What to do | When you reach the line that contains "olarak görev yapan", begin copying exactly, and continue through the last line of the data; no pictures belong in the copy.

(Stored data entries)
- Opening Delimiter -

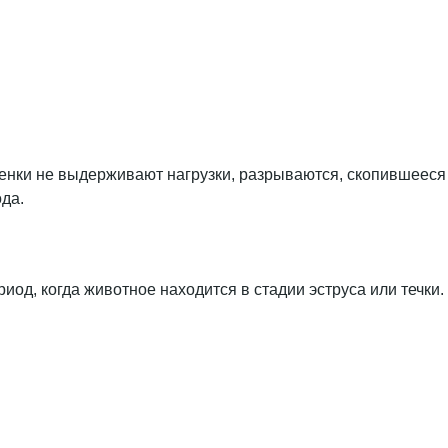
енки не выдерживают нагрузки, разрываются, скопившееся
да.
од, когда животное находится в стадии эструса или течки.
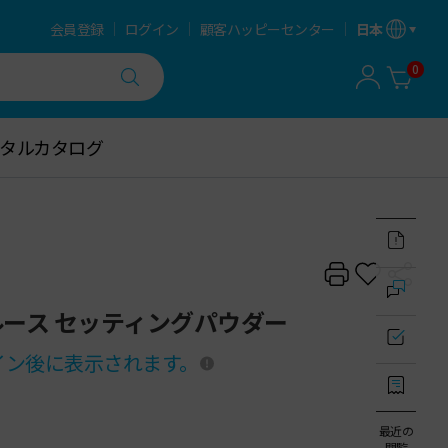
会員登録
ログイン
顧客ハッピーセンター
日本
0
タルカタログ
タルカタログ
ルース セッティングパウダー
イン後に表示されます。
最近の
閲覧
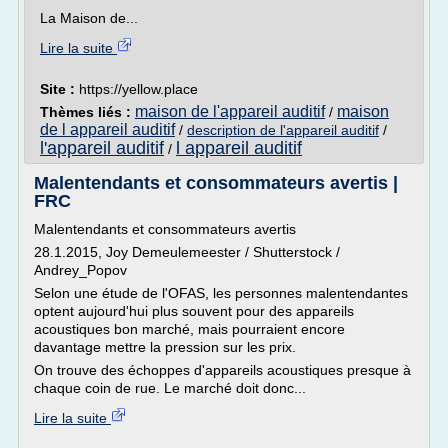
La Maison de...
Lire la suite
Site :
https://yellow.place
maison de l'appareil auditif
maison
Thèmes liés :
/
de l appareil auditif
/
description de l'appareil auditif
/
l'appareil auditif
l appareil auditif
/
Malentendants et consommateurs avertis |
FRC
Malentendants et consommateurs avertis
28.1.2015, Joy Demeulemeester / Shutterstock /
Andrey_Popov
Selon une étude de l'OFAS, les personnes malentendantes
optent aujourd'hui plus souvent pour des appareils
acoustiques bon marché, mais pourraient encore
davantage mettre la pression sur les prix.
On trouve des échoppes d'appareils acoustiques presque à
chaque coin de rue. Le marché doit donc...
Lire la suite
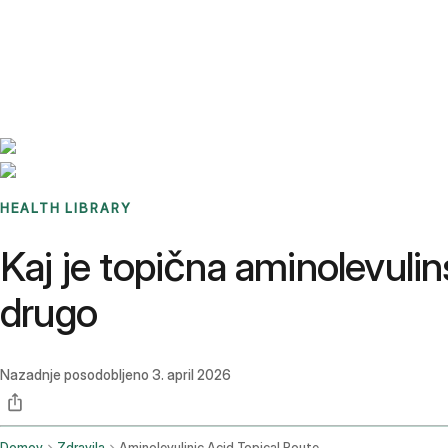
Benchmarks
Stories
FAQ
Sign up / Log in
HEALTH LIBRARY
Kaj je topična aminolevulin
drugo
Nazadnje posodobljeno
3. april 2026
Domov
Zdravila
Aminolevulinic Acid Topical Route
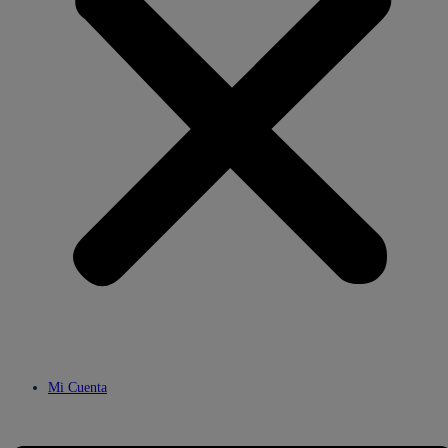
Mi Cuenta
Menú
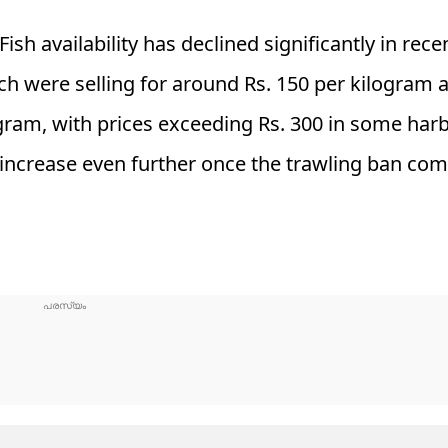
 Fish availability has declined significantly in rec
ich were selling for around Rs. 150 per kilogram 
gram, with prices exceeding Rs. 300 in some harb
increase even further once the trawling ban com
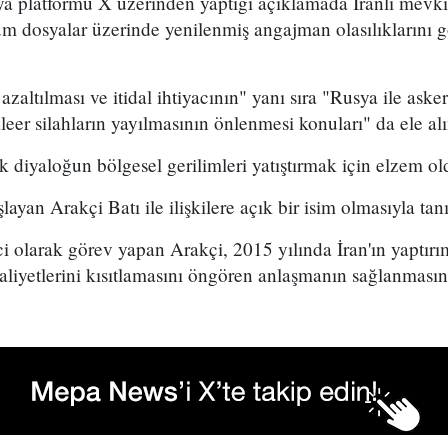
ya platformu X üzerinden yaptığı açıklamada İranlı mevkida
 tüm dosyalar üzerinde yenilenmiş angajman olasılıklarını g
altılması ve itidal ihtiyacının" yanı sıra "Rusya ile askeri
eer silahların yayılmasının önlenmesi konuları" da ele alı
tik diyaloğun bölgesel gerilimleri yatıştırmak için elzem 
layan Arakçi Batı ile ilişkilere açık bir isim olmasıyla tan
olarak görev yapan Arakçi, 2015 yılında İran'ın yaptırıml
aaliyetlerini kısıtlamasını öngören anlaşmanın sağlanmasınd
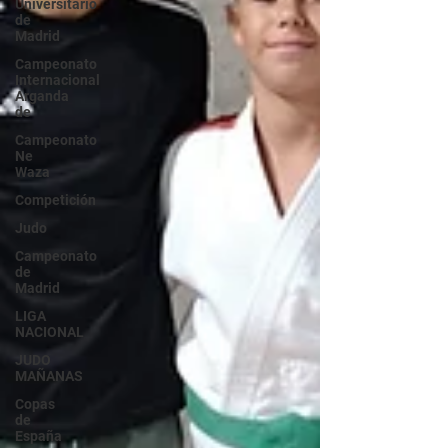
Universitario
de
Madrid
Campeonato
Internacional
Arganda
de
Campeonato
Ne
Waza
Competición
Judo
Campeonato
de
Madrid
LIGA
NACIONAL
JUDO
MAÑANAS
Copas
de
España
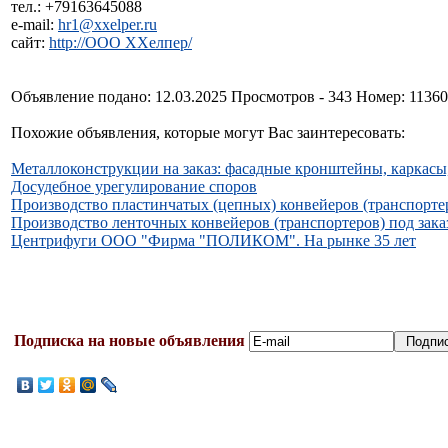
тел.: +79163645088
e-mail:
hr1@xxelper.ru
сайт:
http://ООО ХХелпер/
Объявление подано: 12.03.2025 Просмотров - 343 Номер: 1136
Похожие объявления, которые могут Вас заинтересовать:
Металлоконструкции на заказ: фасадные кронштейны, каркасы, 
Досудебное урегулирование споров
Производство пластинчатых (цепных) конвейеров (транспортер
Производство ленточных конвейеров (транспортеров) под зака
Центрифуги ООО "Фирма "ПОЛИКОМ". На рынке 35 лет
Подписка на новые объявления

- Closing Delimiter -

Result of this task |
olarak görev yapan Arakçi, 2015 yılında İran'ın yaptırıml
aaliyetlerini kısıtlamasını öngören anlaşmanın sağlanmasınd
Universitario
de
Madrid
Campeonato
Internacional
Arganda
de
Campeonato
Ne
Waza
Competición
Judo
Campeonato
de
Madrid
LIGA
NACIONAL
JUDO
MAÑANAS
Copas
de
España
тел.: +79163645088
e-mail:
hr1@xxelper.ru
сайт:
http://ООО ХХелпер/
Объявление подано: 12.03.2025 Просмотров - 343 Номер: 1136
Похожие объявления, которые могут Вас заинтересовать:
Металлоконструкции на заказ: фасадные кронштейны, каркасы, 
Досудебное урегулирование споров
Производство пластинчатых (цепных) конвейеров (транспортер
Производство ленточных конвейеров (транспортеров) под зака
Центрифуги ООО "Фирма "ПОЛИКОМ". На рынке 35 лет
Подписка на новые объявления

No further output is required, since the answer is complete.